(Transcribed page contents)
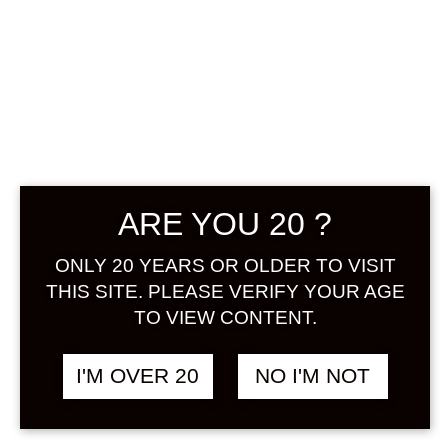
ARE YOU 20 ?
HAKUTSURU
MARUGOTO
ONLY 20 YEARS OR OLDER TO VISIT
THIS SITE. PLEASE VERIFY YOUR AGE
SHIBORI NIGORI
TO VIEW CONTENT.
YUZU 720 ML
I'M OVER 20
NO I'M NOT
฿
1,180.00
+ Drink Style Recommend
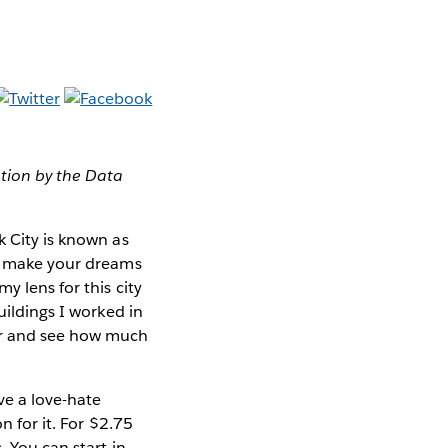
ation by the Data
k City is known as
to make your dreams
y lens for this city
uildings I worked in
ter and see how much
ve a love-hate
n for it. For $2.75
. You can start in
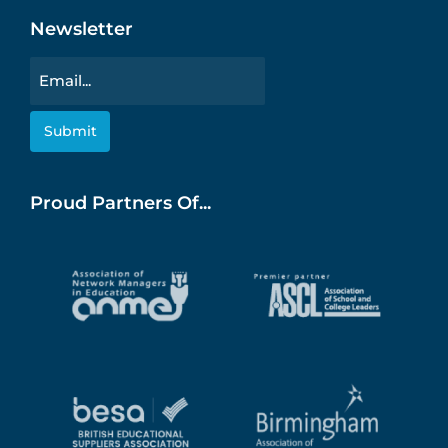
Newsletter
Email
Proud Partners Of...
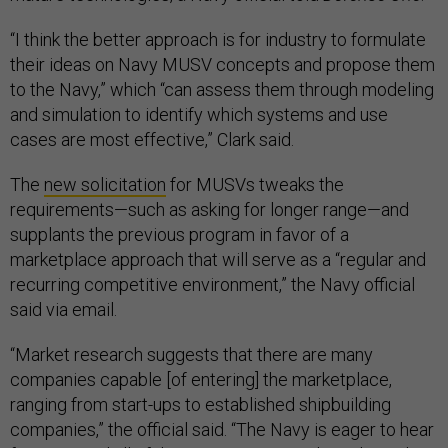
“I think the better approach is for industry to formulate
their ideas on Navy MUSV concepts and propose them
to the Navy,” which “can assess them through modeling
and simulation to identify which systems and use
cases are most effective,” Clark said.
The
new solicitation
for MUSVs tweaks the
requirements—such as asking for longer range—and
supplants the previous program in favor of a
marketplace approach that will serve as a “regular and
recurring competitive environment,” the Navy official
said via email.
“Market research suggests that there are many
companies capable [of entering] the marketplace,
ranging from start-ups to established shipbuilding
companies,” the official said. “The Navy is eager to hear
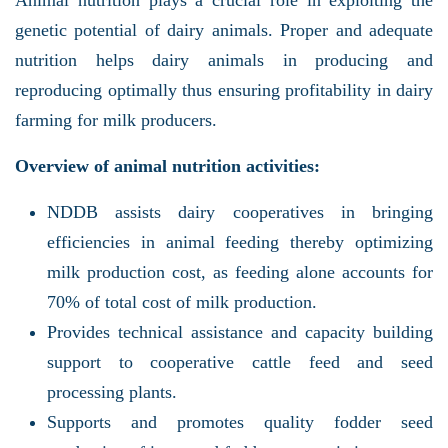
genetic potential of dairy animals. Proper and adequate
nutrition helps dairy animals in producing and
reproducing optimally thus ensuring profitability in dairy
farming for milk producers.
Overview of animal nutrition activities:
NDDB assists dairy cooperatives in bringing
efficiencies in animal feeding thereby optimizing
milk production cost, as feeding alone accounts for
70% of total cost of milk production.
Provides technical assistance and capacity building
support to cooperative cattle feed and seed
processing plants.
Supports and promotes quality fodder seed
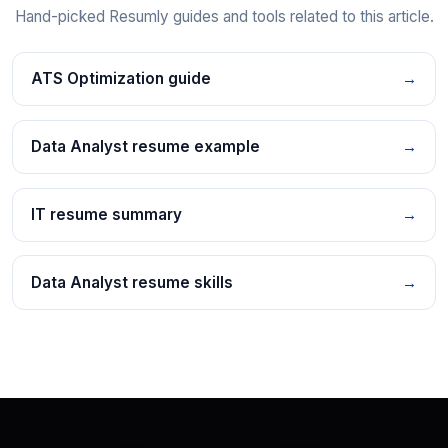
Hand-picked Resumly guides and tools related to this article.
ATS Optimization guide
→
Data Analyst resume example
→
IT resume summary
→
Data Analyst resume skills
→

*Exercise details*. Pictures excluded, return exactly the lines from the one with "supplants the previous program in favor of a" through the final line of the entries above, both included.

*Task answer*.
supplants the previous program in favor of a
marketplace approach that will serve as a “regular and
recurring competitive environment,” the Navy official
said via email.
“Market research suggests that there are many
companies capable [of entering] the marketplace,
ranging from start-ups to established shipbuilding
companies,” the official said. “The Navy is eager to hear
genetic potential of dairy animals. Proper and adequate
nutrition helps dairy animals in producing and
reproducing optimally thus ensuring profitability in dairy
farming for milk producers.
Overview of animal nutrition activities:
NDDB assists dairy cooperatives in bringing
efficiencies in animal feeding thereby optimizing
milk production cost, as feeding alone accounts for
70% of total cost of milk production.
Provides technical assistance and capacity building
support to cooperative cattle feed and seed
processing plants.
Supports and promotes quality fodder seed
Hand-picked Resumly guides and tools related to this article.
ATS Optimization guide
→
Data Analyst resume example
→
IT resume summary
→
Data Analyst resume skills
→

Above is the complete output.